Without including any pictures, write out the listing below exactly.

Input data:
<<<<

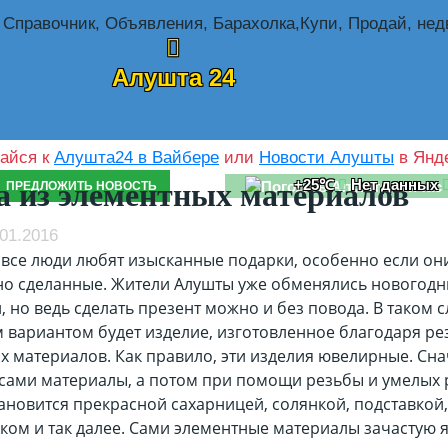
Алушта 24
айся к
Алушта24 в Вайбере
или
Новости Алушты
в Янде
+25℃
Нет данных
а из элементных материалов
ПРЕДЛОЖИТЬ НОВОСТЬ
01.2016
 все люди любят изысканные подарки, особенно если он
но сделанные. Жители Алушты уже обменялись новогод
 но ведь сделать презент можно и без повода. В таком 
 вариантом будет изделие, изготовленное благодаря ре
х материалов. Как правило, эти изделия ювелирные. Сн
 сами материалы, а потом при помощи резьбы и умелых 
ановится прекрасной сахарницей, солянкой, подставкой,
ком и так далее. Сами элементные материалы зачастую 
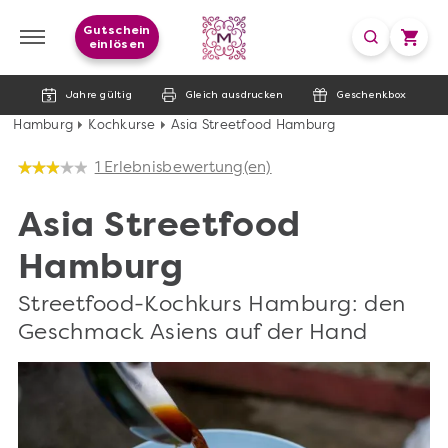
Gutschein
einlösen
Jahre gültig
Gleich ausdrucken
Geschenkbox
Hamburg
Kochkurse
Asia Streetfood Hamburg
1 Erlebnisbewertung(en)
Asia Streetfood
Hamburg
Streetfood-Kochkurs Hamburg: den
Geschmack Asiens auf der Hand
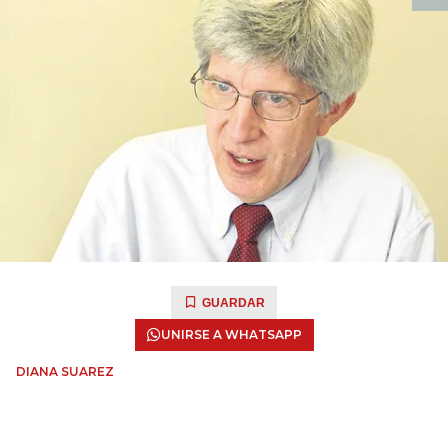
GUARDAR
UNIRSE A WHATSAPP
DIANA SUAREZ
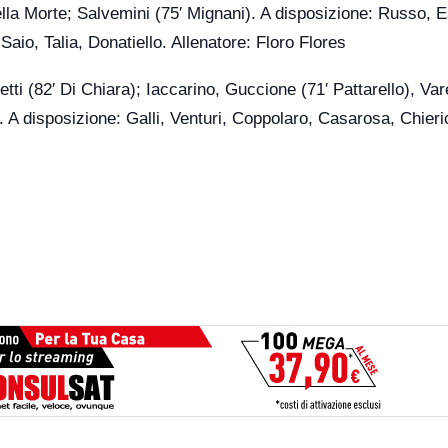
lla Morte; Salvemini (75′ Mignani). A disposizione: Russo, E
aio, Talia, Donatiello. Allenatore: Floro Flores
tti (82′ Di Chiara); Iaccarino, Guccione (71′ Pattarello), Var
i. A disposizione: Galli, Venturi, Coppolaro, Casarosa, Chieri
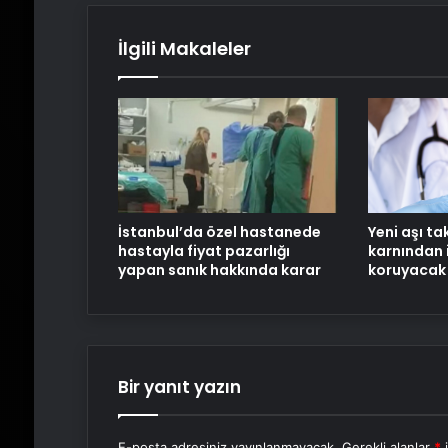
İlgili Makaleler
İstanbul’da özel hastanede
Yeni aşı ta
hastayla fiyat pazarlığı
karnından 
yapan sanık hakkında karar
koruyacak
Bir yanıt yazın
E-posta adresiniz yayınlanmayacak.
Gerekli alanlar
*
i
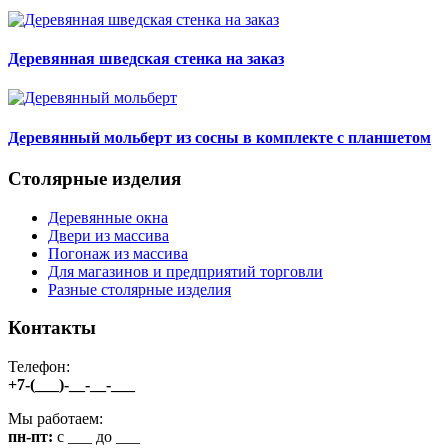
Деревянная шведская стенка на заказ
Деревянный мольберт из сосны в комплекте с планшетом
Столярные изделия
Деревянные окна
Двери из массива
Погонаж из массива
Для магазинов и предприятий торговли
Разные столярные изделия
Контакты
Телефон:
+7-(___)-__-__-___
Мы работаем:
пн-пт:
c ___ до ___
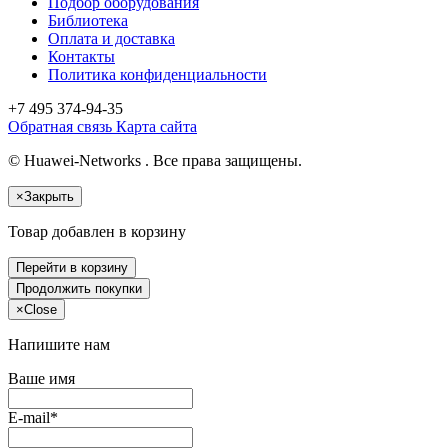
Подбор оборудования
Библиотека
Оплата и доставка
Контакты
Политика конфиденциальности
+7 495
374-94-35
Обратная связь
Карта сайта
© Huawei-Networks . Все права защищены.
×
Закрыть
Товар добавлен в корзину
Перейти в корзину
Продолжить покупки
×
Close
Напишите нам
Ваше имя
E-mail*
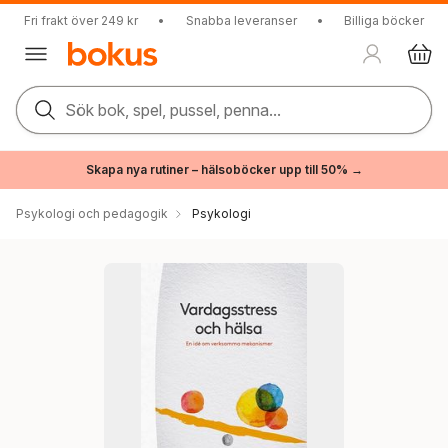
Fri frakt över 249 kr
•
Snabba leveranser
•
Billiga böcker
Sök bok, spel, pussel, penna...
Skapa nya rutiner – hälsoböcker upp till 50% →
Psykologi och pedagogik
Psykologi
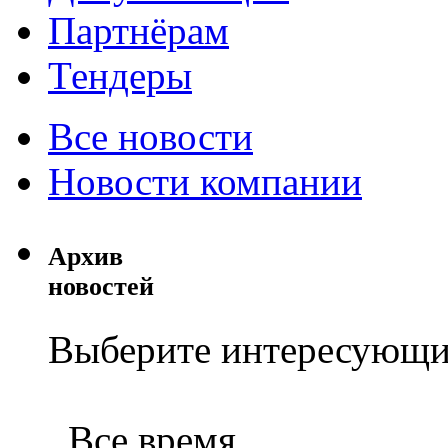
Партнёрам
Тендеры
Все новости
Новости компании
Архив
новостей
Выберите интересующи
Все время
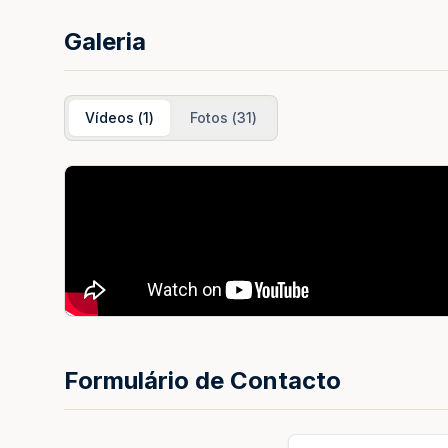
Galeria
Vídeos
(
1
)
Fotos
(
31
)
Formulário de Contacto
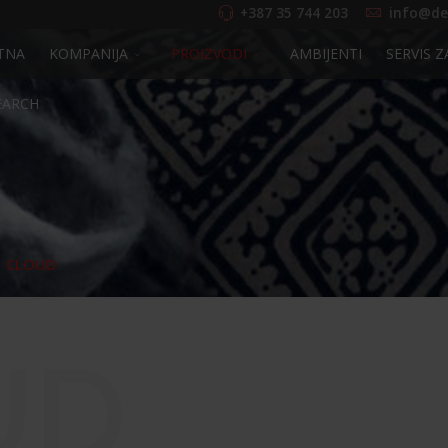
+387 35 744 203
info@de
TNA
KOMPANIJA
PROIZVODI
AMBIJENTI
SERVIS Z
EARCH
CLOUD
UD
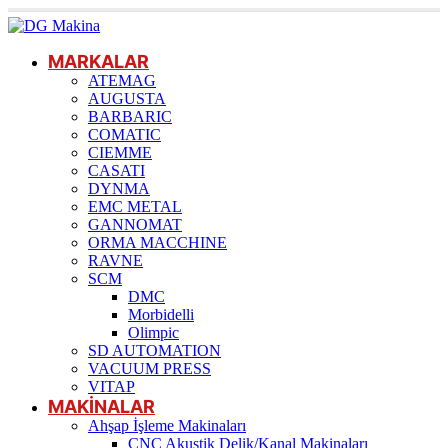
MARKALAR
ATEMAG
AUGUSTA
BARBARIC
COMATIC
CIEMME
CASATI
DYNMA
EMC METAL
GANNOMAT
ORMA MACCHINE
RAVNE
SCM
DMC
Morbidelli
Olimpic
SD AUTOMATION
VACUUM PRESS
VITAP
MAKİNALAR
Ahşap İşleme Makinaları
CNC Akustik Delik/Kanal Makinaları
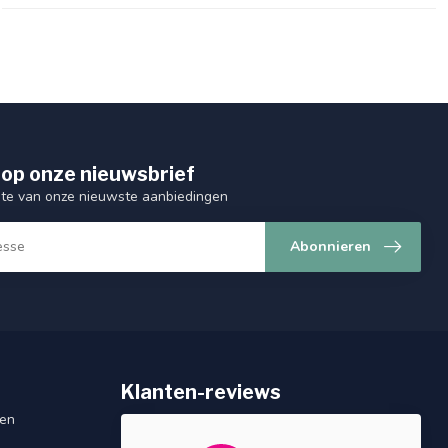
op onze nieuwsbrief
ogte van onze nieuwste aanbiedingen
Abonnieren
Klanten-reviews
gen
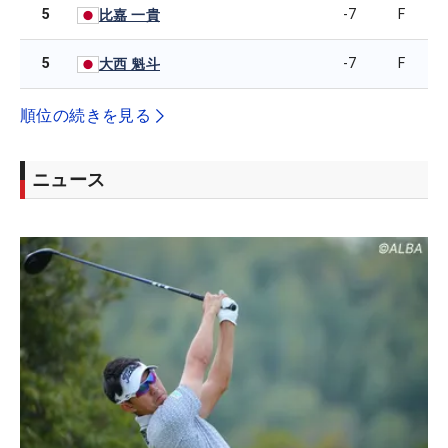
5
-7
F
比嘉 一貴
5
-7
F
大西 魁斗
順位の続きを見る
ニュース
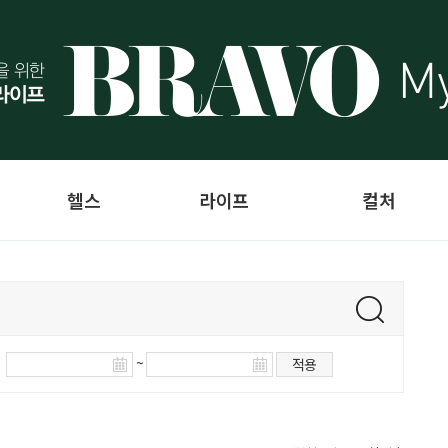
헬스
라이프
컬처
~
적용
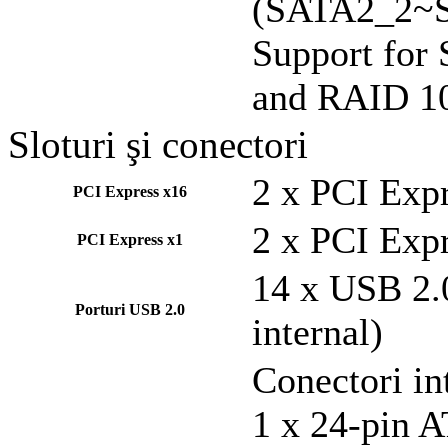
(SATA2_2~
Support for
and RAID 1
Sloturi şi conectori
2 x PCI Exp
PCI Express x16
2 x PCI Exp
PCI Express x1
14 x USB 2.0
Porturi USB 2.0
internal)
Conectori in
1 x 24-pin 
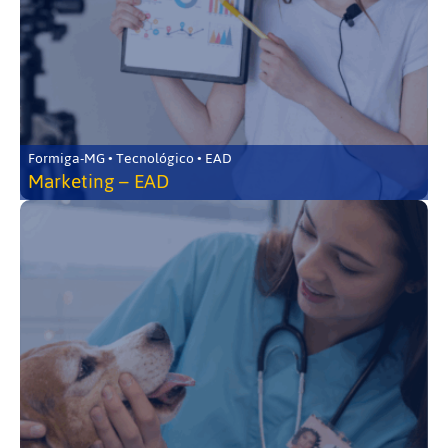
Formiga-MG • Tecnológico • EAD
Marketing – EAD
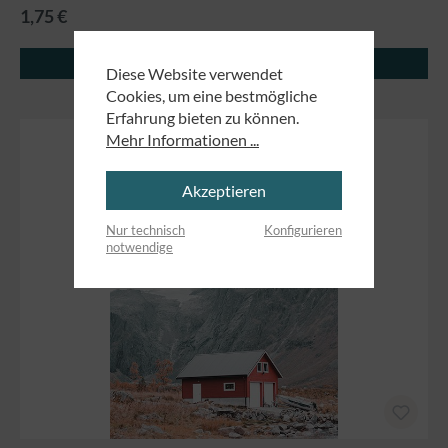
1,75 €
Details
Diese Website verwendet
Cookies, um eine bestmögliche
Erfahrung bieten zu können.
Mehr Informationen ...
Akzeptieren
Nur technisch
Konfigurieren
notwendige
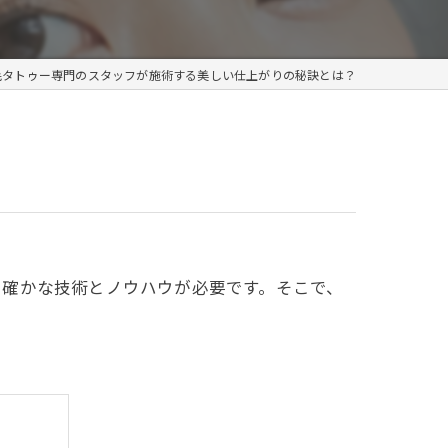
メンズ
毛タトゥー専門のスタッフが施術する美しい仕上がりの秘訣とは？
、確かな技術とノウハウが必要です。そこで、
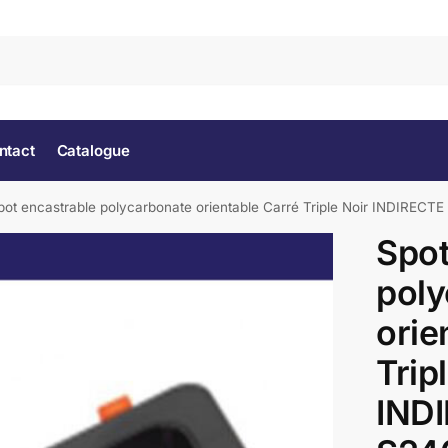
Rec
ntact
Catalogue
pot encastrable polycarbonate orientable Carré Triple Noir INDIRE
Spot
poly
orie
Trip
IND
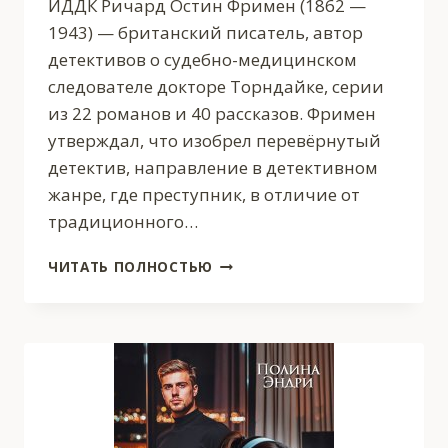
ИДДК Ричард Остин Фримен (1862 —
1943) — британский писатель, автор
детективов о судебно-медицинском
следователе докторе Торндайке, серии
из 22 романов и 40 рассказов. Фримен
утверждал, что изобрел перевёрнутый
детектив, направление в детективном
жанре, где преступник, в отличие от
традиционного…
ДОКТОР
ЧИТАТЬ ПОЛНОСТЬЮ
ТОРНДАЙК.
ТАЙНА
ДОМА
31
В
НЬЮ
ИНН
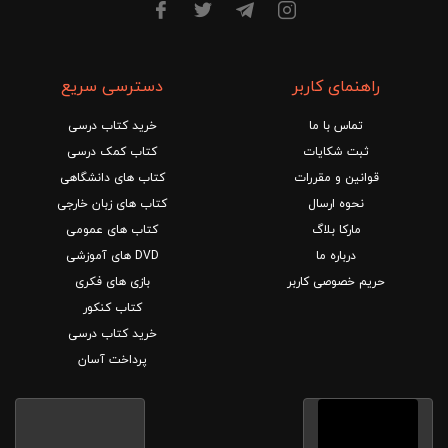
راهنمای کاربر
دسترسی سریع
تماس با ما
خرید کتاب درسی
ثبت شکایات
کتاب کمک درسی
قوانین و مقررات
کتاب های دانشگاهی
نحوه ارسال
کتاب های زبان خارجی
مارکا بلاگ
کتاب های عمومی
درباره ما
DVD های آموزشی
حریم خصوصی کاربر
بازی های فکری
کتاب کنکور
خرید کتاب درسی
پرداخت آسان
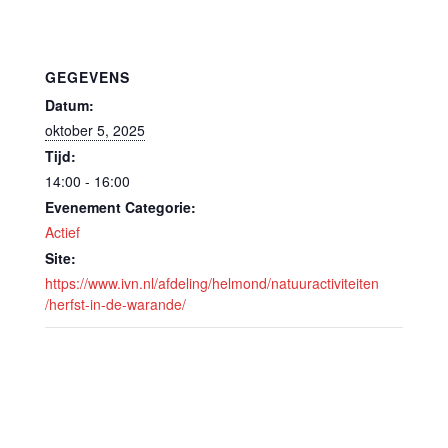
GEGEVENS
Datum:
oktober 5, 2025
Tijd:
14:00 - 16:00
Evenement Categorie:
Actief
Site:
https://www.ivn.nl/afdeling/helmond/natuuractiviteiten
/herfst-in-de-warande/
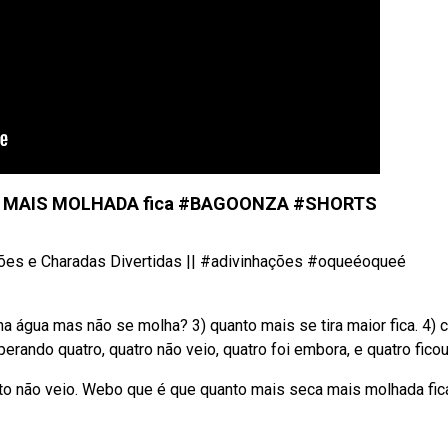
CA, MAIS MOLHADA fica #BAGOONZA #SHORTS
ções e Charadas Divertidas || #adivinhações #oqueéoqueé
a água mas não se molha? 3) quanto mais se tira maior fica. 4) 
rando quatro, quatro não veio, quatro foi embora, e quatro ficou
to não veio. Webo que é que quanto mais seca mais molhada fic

>>>>

Result of the exercise:
Алушта 24
айся к
Алушта24 в Вайбере
или
Новости Алушты
в Янде
+25℃
Нет данных
а из элементных материалов
ПРЕДЛОЖИТЬ НОВОСТЬ
01.2016
 все люди любят изысканные подарки, особенно если он
но сделанные. Жители Алушты уже обменялись новогод
 но ведь сделать презент можно и без повода. В таком 
 вариантом будет изделие, изготовленное благодаря ре
х материалов. Как правило, эти изделия ювелирные. Сн
 сами материалы, а потом при помощи резьбы и умелых 
ановится прекрасной сахарницей, солянкой, подставкой,
ком и так далее. Сами элементные материалы зачастую 
Gutschein
einlösen
Jahre gültig
Gleich ausdrucken
Geschenkbox
Hamburg
Kochkurse
Asia Streetfood Hamburg
1 Erlebnisbewertung(en)
Asia Streetfood
Hamburg
Streetfood-Kochkurs Hamburg: den
Geschmack Asiens auf der Hand
GUARDAR
UNIRSE A WHATSAPP
DIANA SUAREZ
lla Morte; Salvemini (75′ Mignani). A disposizione: Russo, E
aio, Talia, Donatiello. Allenatore: Floro Flores
tti (82′ Di Chiara); Iaccarino, Guccione (71′ Pattarello), Var
i. A disposizione: Galli, Venturi, Coppolaro, Casarosa, Chieri
İlgili Makaleler
İstanbul’da özel hastanede
Yeni aşı ta
hastayla fiyat pazarlığı
karnından 
yapan sanık hakkında karar
koruyacak
Bir yanıt yazın
E-posta adresiniz yayınlanmayacak.
Gerekli alanlar
*
i
Деревянная шведская стенка на заказ
Деревянный мольберт из сосны в комплекте с планшетом
Столярные изделия
Деревянные окна
Двери из массива
Погонаж из массива
Для магазинов и предприятий торговли
Разные столярные изделия
Контакты
Телефон:
+7-(___)-__-__-___
Мы работаем:
пн-пт:
c ___ до ___
Подбор оборудования
Библиотека
Оплата и доставка
Контакты
Политика конфиденциальности
+7 495
374-94-35
Обратная связь
Карта сайта
© Huawei-Networks . Все права защищены.
×
Закрыть
Товар добавлен в корзину
Перейти в корзину
Продолжить покупки
×
Close
Напишите нам
Ваше имя
E-mail*
Fri frakt över 249 kr
•
Snabba leveranser
•
Billiga böcker
Sök bok, spel, pussel, penna...
Skapa nya rutiner – hälsoböcker upp till 50% →
Psykologi och pedagogik
Psykologi
Партнёрам
Тендеры
Все новости
Новости компании
Архив
новостей
Выберите интересующи
Все время
Galeria
Vídeos
(
1
)
Fotos
(
31
)
Formulário de Contacto
+387 35 744 203
info@de
TNA
KOMPANIJA
PROIZVODI
AMBIJENTI
SERVIS Z
EARCH
CLOUD
UD
MARKALAR
ATEMAG
AUGUSTA
BARBARIC
COMATIC
CIEMME
CASATI
DYNMA
EMC METAL
GANNOMAT
ORMA MACCHINE
RAVNE
SCM
DMC
Morbidelli
Olimpic
SD AUTOMATION
VACUUM PRESS
VITAP
MAKİNALAR
Ahşap İşleme Makinaları
CNC Akustik Delik/Kanal Makinaları
op onze nieuwsbrief
ogte van onze nieuwste aanbiedingen
Abonnieren
Klanten-reviews
gen
5
-7
F
比嘉 一貴
5
-7
F
大西 魁斗
順位の続きを見る
ニュース
헬스
라이프
컬처
~
적용
(SATA2_2~
Support for
and RAID 1
Sloturi şi conectori
2 x PCI Exp
PCI Express x16
2 x PCI Exp
PCI Express x1
14 x USB 2.0
Porturi USB 2.0
internal)
Conectori in
1 x 24-pin 
Formiga-MG • Tecnológico • EAD
Marketing – EAD
1,75 €
Details
Diese Website verwendet
Cookies, um eine bestmögliche
Erfahrung bieten zu können.
Mehr Informationen ...
Akzeptieren
Nur technisch
Konfigurieren
notwendige
メンズ
毛タトゥー専門のスタッフが施術する美しい仕上がりの秘訣とは？
、確かな技術とノウハウが必要です。そこで、
Rec
ntact
Catalogue
pot encastrable polycarbonate orientable Carré Triple Noir INDIRE
Spot
poly
orie
Trip
IND
ИДДК Ричард Остин Фримен (1862 —
1943) — британский писатель, автор
детективов о судебно-медицинском
следователе докторе Торндайке, серии
из 22 романов и 40 рассказов. Фримен
утверждал, что изобрел перевёрнутый
детектив, направление в детективном
жанре, где преступник, в отличие от
традиционного…
ДОКТОР
ЧИТАТЬ ПОЛНОСТЬЮ
ТОРНДАЙК.
ТАЙНА
ДОМА
31
В
НЬЮ
ИНН
راهنمای کاربر
دسترسی سریع
تماس با ما
خرید کتاب درسی
ثبت شکایات
کتاب کمک درسی
قوانین و مقررات
کتاب های دانشگاهی
نحوه ارسال
کتاب های زبان خارجی
مارکا بلاگ
کتاب های عمومی
درباره ما
DVD های آموزشی
حریم خصوصی کاربر
بازی های فکری
کتاب کنکور
خرید کتاب درسی
پرداخت آسان
GEGEVENS
Datum:
oktober 5, 2025
Tijd:
14:00 - 16:00
Evenement Categorie:
Actief
Site:
https://www.ivn.nl/afdeling/helmond/natuuractiviteiten
/herfst-in-de-warande/
CA, MAIS MOLHADA fica #BAGOONZA #SHORTS
ções e Charadas Divertidas || #adivinhações #oqueéoqueé
a água mas não se molha? 3) quanto mais se tira maior fica. 4) 
rando quatro, quatro não veio, quatro foi embora, e quatro ficou
to não veio. Webo que é que quanto mais seca mais molhada fic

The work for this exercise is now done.